Almost three years after the decryption of the Sky ECC messaging system, the milestone of one thousand convictions as part of the "crime of the century" case was passed this week.
Until several years ago, Belgian crime lords slept soundly at night due to the Canadian company Sky ECC which sold expensive custom phones equipped with a special encrypted messaging service.
However, in February and March 2021, the authorities cracked the encrypted app, dealing unprecedented blows to the organised crime world. They gained access to the six million messages being sent per day between major criminals and the people they exploited, including port workers but also police officers and lawyers. It quickly became clear that parts of the legal upper world had been corrupted.

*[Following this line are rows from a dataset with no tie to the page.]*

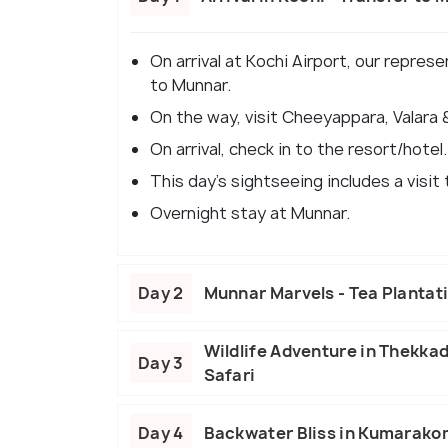
On arrival at Kochi Airport, our repres
to Munnar.
On the way, visit Cheeyappara, Valara &
On arrival, check in to the resort/hotel.
This day's sightseeing includes a visit
Overnight stay at Munnar.
Day 2
Munnar Marvels - Tea Plantat
Wildlife Adventure in Thekka
Day 3
Safari
Day 4
Backwater Bliss in Kumarakom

This was followed by several of the largest police operations to have ever taken place in Belgium, with cocaine, weapons, money and vehicles being seized, and hundreds of people being arrested. The result of the Federal Judicial Police's extensive crackdown on organised crime now passed a major milestone, passing the mark of 1,000 convictions, Justice Minister Paul Van Tigchelt announced on Friday.
"In the Sky ECC files, prosecutions and convictions of major drug criminals are a constant stream," he said. "Every week, we are dealing with new cases, new defendants, new trials and new convictions." Van Tigchelt noted that the number of prosecutions and convictions gained solid momentum over the past year, as at the start of 2023, the number was just 344.
Severe prison sentences
These convictions are spread across 81 cases, representing an average of around 12 convicts per trial. More than half of the 1,000 convicts filed appeals. "This is not surprising given the very severe prison sentences handed down in certain cases," he said.
It is expected that this figure will increase significantly as the number of initiated cases and identified suspects and summonses is still increasing every day.
Investigations are already underway against 3,627 suspects in 575 cases initiated, and for another 622 people, a date has been set for their trial. This coming Monday, the postponed ENCRO trial will start with 129 defendants, charged with criminal organisation, drug and arms trafficking and other offences.
To deal with the large number of new cases, the prosecutor's office and the court were reinforced with 61 people working on Sky ECC cases in early 2021.
Van Tigchelt stressed that this not only results in taking many drug criminals off the streets, but it also shows those who want to follow in their footsteps that a career within the environment will "sooner or later end in failure".